ACLA charges that CMS ignored congressional intent in implementing a new clinical lab payment system under PAMA
In a lawsuit filed on December 11 against the acting secretary of the Department of Health and Human Services (HHS) in the US District Court for the District of Columbia, the American Clinical Laboratory Association (ACLA; Washington, DC) charges that the Centers for Medicare and Medicaid Services (CMS) failed to follow a congressional directive to implement a market-based laboratory payment system, thereby jeopardizing Medicare patients’ access to vital laboratory services.
The lawsuit asserts that CMS ignored congressional intent and instituted a highly flawed data reporting process in advance of setting market rates under the Protecting Access to Medicare Act of 2014 (PAMA). Contrary to Congress’s directives, the overwhelming majority of laboratories—99.3%, according to the suit—were prohibited from reporting private payer data. As a result, CMS failed to protect access to laboratory services for Medicare beneficiaries. According to the association, the flawed process implemented by CMS could cause serious financial harm to potentially thousands of hospital, independent, and physician office laboratories, and make it harder for Medicare beneficiaries to get access to medical testing, particularly in remote rural areas and in nursing homes that depend on laboratory testing services.

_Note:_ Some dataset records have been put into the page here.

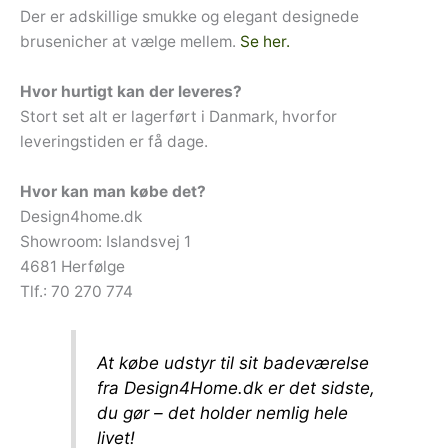
Der er adskillige smukke og elegant designede
brusenicher at vælge mellem.
Se her.
Hvor hurtigt kan der leveres?
Stort set alt er lagerført i Danmark, hvorfor
leveringstiden er få dage.
Hvor kan man købe det?
Design4home.dk
Showroom: Islandsvej 1
4681 Herfølge
Tlf.: 70 270 774
At købe udstyr til sit badeværelse
fra Design4Home.dk er det sidste,
du gør – det holder nemlig hele
livet!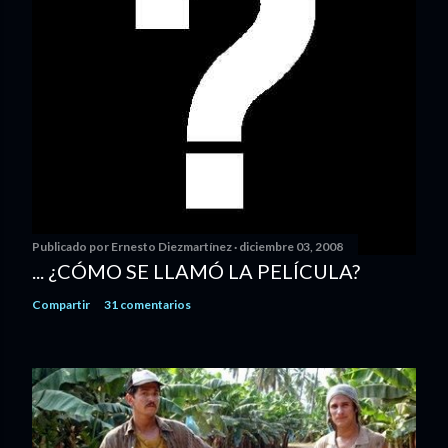
Publicado por
Ernesto Diezmartínez
diciembre 03, 2008
... ¿CÓMO SE LLAMÓ LA PELÍCULA?
Compartir
31 comentarios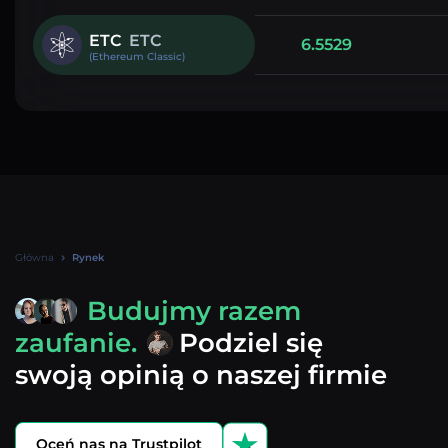
ETC
ETC
6.5529
(Ethereum Classic)
Główna
Rynek
Budujmy razem
zaufanie.
Podziel się
swoją opinią o naszej firmie
Oceń nas na Trustpilot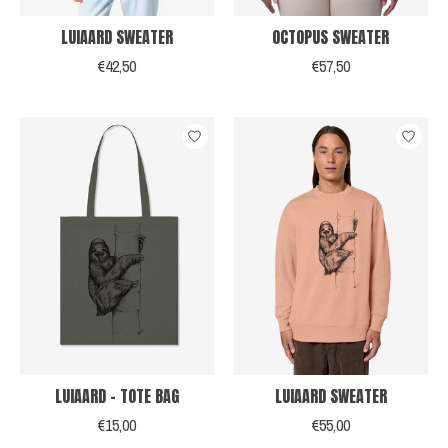
LUIAARD SWEATER
OCTOPUS SWEATER
€42,50
€57,50
LUIAARD - TOTE BAG
LUIAARD SWEATER
€15,00
€55,00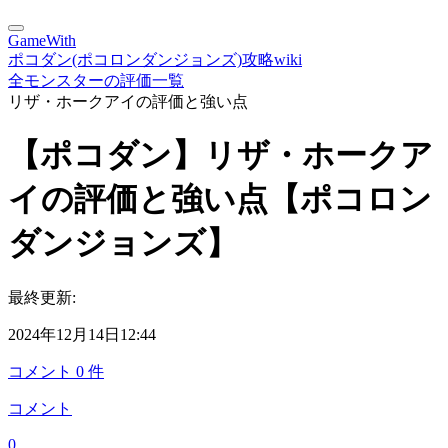
GameWith
ポコダン(ポコロンダンジョンズ)攻略wiki
全モンスターの評価一覧
リザ・ホークアイの評価と強い点
【ポコダン】リザ・ホークア
イの評価と強い点【ポコロン
ダンジョンズ】
最終更新:
2024年12月14日12:44
コメント
0
件
コメント
0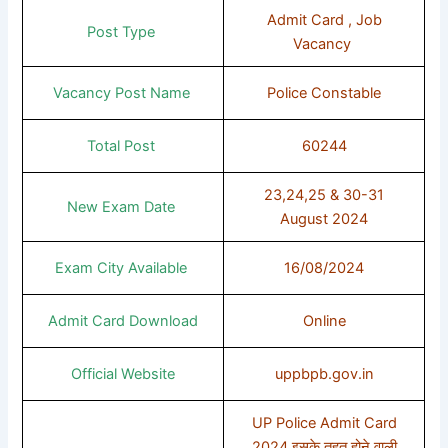
Admit Card , Job
Post Type
Vacancy
Vacancy Post Name
Police Constable
Total Post
60244
23,24,25 & 30-31
New Exam Date
August 2024
Exam City Available
16/08/2024
Admit Card Download
Online
Official Website
uppbpb.gov.in
UP Police Admit Card
2024 इसके तहत होने वाली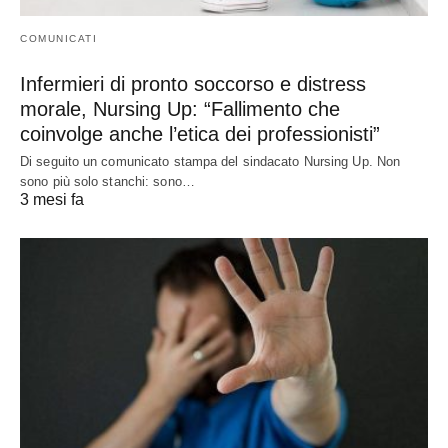
COMUNICATI
Infermieri di pronto soccorso e distress
morale, Nursing Up: “Fallimento che
coinvolge anche l’etica dei professionisti”
Di seguito un comunicato stampa del sindacato Nursing Up. Non
sono più solo stanchi: sono…
3 mesi fa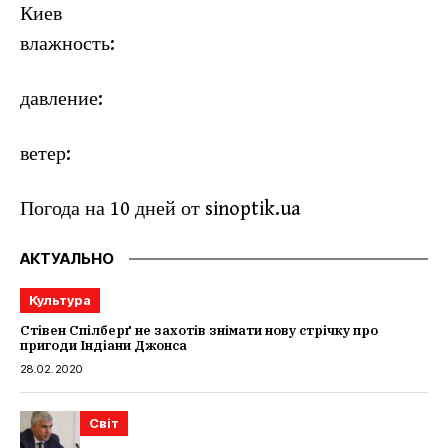
Киев
влажность:
давление:
ветер:
Погода на 10 дней от
sinoptik.ua
АКТУАЛЬНО
Культура
Стівен Спілберґ не захотів знімати нову стрічку про
пригоди Індіани Джонса
28.02.2020
Світ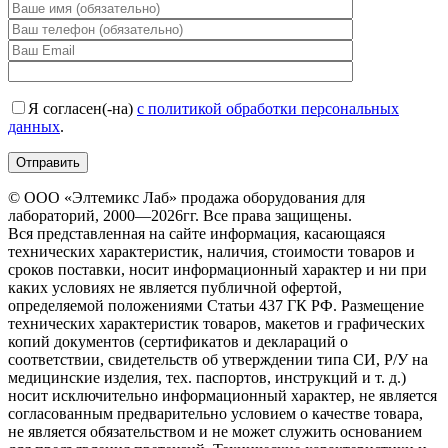
Я согласен(-на)
с политикой обработки персональных
данных
.
© ООО «Элтемикс Лаб» продажа оборудования для
лабораторий, 2000—2026гг. Все права защищены.
Вся представленная на сайте информация, касающаяся
технических характеристик, наличия, стоимости товаров и
сроков поставки, носит информационный характер и ни при
каких условиях не является публичной офертой,
определяемой положениями Статьи 437 ГК РФ. Размещение
технических характеристик товаров, макетов и графических
копий документов (сертификатов и деклараций о
соответствии, свидетельств об утверждении типа СИ, Р/У на
медицинские изделия, тех. паспортов, инструкций и т. д.)
носит исключительно информационный характер, не является
согласованным предварительно условием о качестве товара,
не является обязательством и не может служить основанием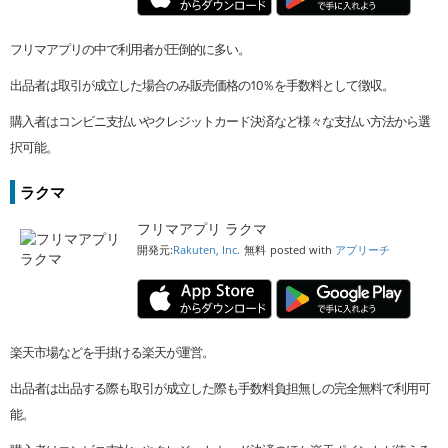
フリマアプリの中で利用者が圧倒的に多い。
出品者は取引が成立した場合のみ販売価格の10％を手数料として徴収。
購入者はコンビニ支払いやクレジットカード決済など様々な支払い方法から選
択可能。
ラクマ
フリマアプリ ラクマ
開発元:
Rakuten, Inc.
無料
posted with
アプリーチ
楽天市場などを手掛ける楽天が運営。
出品者は出品する際も取引が成立した際も手数料負担無しの完全無料で利用可
能。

“We have repeatedly advised CMS that there are significant, substantive deficiencies in the final rule, which fails to follow the specific commands of the PAMA statute,” says Julie Khani, ACLA president. “Contrary to Congress’s intent, instead of reforming Medicare reimbursement rates to reflect the broad scope of the laboratory market, the secretary’s final rule will disrupt the market and prevent beneficiaries from having access to the essential laboratory services they need.”
“CMS clearly disregarded and violated the statute’s specific, unambiguous directives requiring commercial rate information to be reported and collected from a broad, diverse group of market participants,” says Mark D. Polston, partner at King & Spalding, the law firm representing ACLA in the suit. Polston is a former chief litigation counsel for CMS, with decades of experience in Medicare reimbursement policy. “Instead, information was collected from less than 1% of US laboratories,” Polston adds. “More than 99% of laboratories were prohibited from reporting their data.”
“Every day, this industry provides laboratory services that are vital in preventing illness, diagnosing disease, and monitoring medical treatment,” says Curt Hanson, MD, ACLA board chair and chief medical officer at Mayo Medical Laboratories. “This lawsuit reflects our obligation to those who are providing critical testing services, and to those millions of Americans who rely on the services our industry provides.”
ACLA is a not-for-profit association representing clinical and anatomic pathology laboratories, including national, regional, specialty, hospital, end-stage renal disease, and nursing home laboratories. In a press release, the association indicated that it continues to support modernizing the CMS clinical laboratory fee schedule under PAMA, “assuming the process is based on the clear direction of Congress to establish a Medicare payment system based on the collection of private payor rates across the wide spectrum of the clinical laboratory community.”
“From the beginning, ACLA has supported a fair and predictable market-based system that encourages innovation and recognizes the value of clinical laboratory testing in healthcare services for Medicare beneficiaries,” says Khani. “It is reckless and damaging to Medicare beneficiaries for the secretary to implement a payment system based on a specious data collection process that actually threatens the viability of some laboratories to continue operations and jeopardizes access to important lab tests.”